At that moment an English bull-terrier, white, with liver-colored spots and a jaunty manner, approached him, snuffling in a friendly way. No sooner had the bull-terrier smelt his collar than he fell to expressing his joy at meeting him. The Airedale's reserve was quite thawed by this welcome, though he did not know just what to make of it.

"I know you! I know you!" exclaimed the bull-terrier, adding inconsequently, "What's your name?"

"Tam o'Shanter. They call me Tammy," was the answer, with a pardonable break in the voice.

"I know them," said the bull-terrier. "Nice folks."

"Best ever," said the Airedale, trying to be nonchalant, and scratching a flea which was not there. "I don't remember you.
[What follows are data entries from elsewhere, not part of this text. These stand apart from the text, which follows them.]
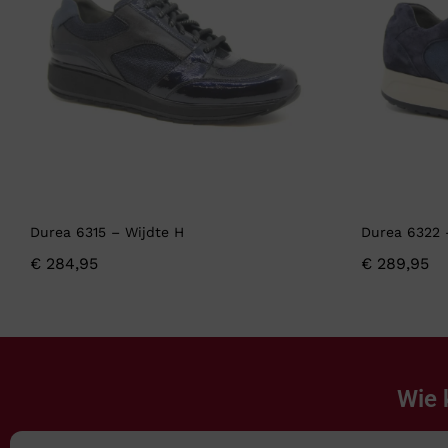
Durea 6315 – Wijdte H
Durea 6322 
€
284,95
€
289,95
Wie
When did you know them?"

"About fourteen tags ago, when they were first married. We keep track of time here by the license-tags. I had four."

"This is my first and only one. You were before my time, I guess." He felt young and shy.

"Come for a walk, and tell me all about them," was his new friend's invitation.

"Aren't we allowed in there?" asked Tam, looking toward the gate.

"Sure. You can go in whenever you want to. Some of us do at first, but we don't stay."

"Like it better outside?"

"No, no; it isn't that."

"Then why are all you fellows hanging around here? Any old dog can see it's better beyond the arch."

"You see, we're waiting for our folks to come."

The Airedale grasped it at once, and nodded understandingly.

"I felt that way when I came along the road. It wouldn't be what it's supposed to be without them. It wouldn't be the perfect place."

"Not to us," said the bull-terrier.

"Fine! I've stolen bones, but it must be that I have been forgiven, if I'm to see them here again. It's the great good place all right. But look here," he added as a new thought struck him, "do they wait for us?"

The older inhabitant coughed in slight embarrassment.

"The humans couldn't do that very well. It wouldn't be the thing to have them hang around outside for just a dog--not dignified."

"Quite right," agreed Tam. "I'm glad they go straight to their mansions. I'd--I'd hate to have them missing me as I am missing them." He sighed. "But, then, they wouldn't have to wait so long."